Your instructions » From the entries below, count the lines holding the word "pádu" and give nothing but the number.

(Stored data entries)

BEGIN

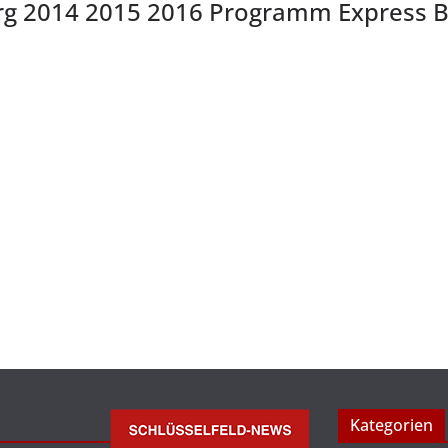
 2014 2015 2016 Programm Express Bu
Kategorien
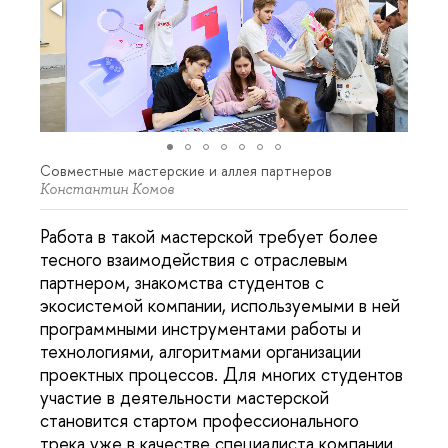
Совместные мастерские и аллея партнеров
Константин Комов
Работа в такой мастерской требует более
тесного взаимодействия с отраслевым
партнером, знакомства студентов с
экосистемой компании, используемыми в ней
программными инструментами работы и
технологиями, алгоритмами организации
проектных процессов. Для многих студентов
участие в деятельности мастерской
становится стартом профессионального
трека уже в качестве специалиста компании.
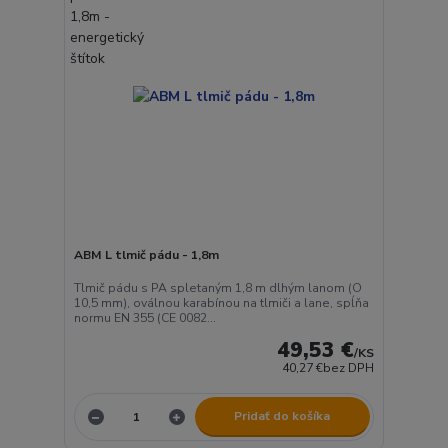
ABM L tlmič pádu - 1,8m
Tlmič pádu s PA spletaným 1,8 m dlhým lanom (O
10,5 mm), oválnou karabínou na tlmiči a lane, spĺňa
normu EN 355 (CE 0082...
49,53 €
/
KS
40,27 €
bez DPH
Pridať do košíka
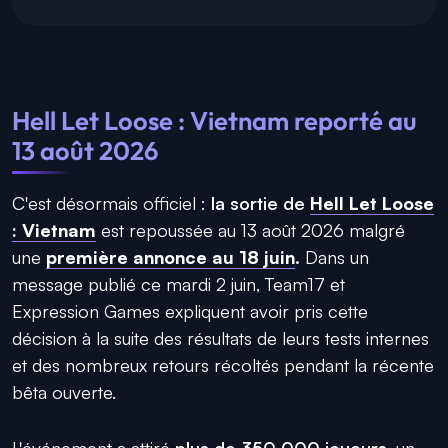
Hell Let Loose : Vietnam reporté au
13 août 2026
C'est désormais officiel :
la sortie de
Hell Let Loose
: Vietnam
est repoussée au 13 août 2026
malgré
une
première annonce au 18 juin
.
Dans un
message publié ce mardi 2 juin, Team17 et
Expression Games expliquent avoir pris cette
décision à la suite des résultats de leurs tests internes
et des nombreux retours récoltés pendant la récente
bêta ouverte.
L'événement a attiré
plus de 350 000 joueurs
, un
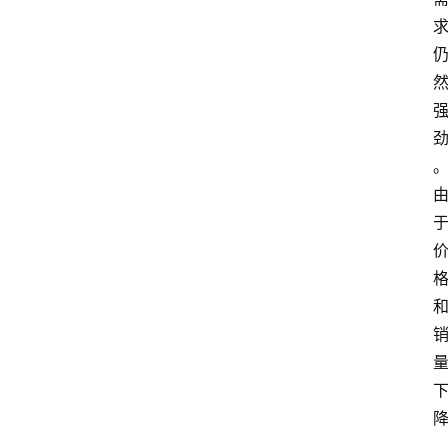
攻
略
金
漆
奖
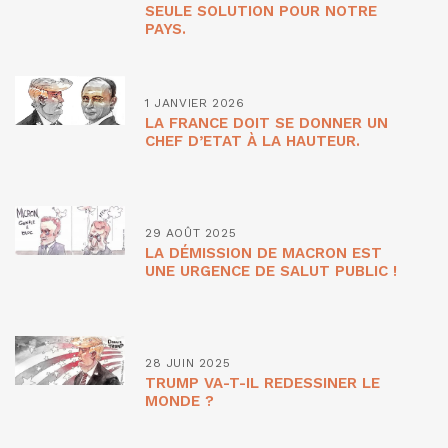
SEULE SOLUTION POUR NOTRE
PAYS.
1 JANVIER 2026
LA FRANCE DOIT SE DONNER UN
CHEF D’ETAT À LA HAUTEUR.
29 AOÛT 2025
LA DÉMISSION DE MACRON EST
UNE URGENCE DE SALUT PUBLIC !
28 JUIN 2025
TRUMP VA-T-IL REDESSINER LE
MONDE ?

END

Solution to this exercise » 2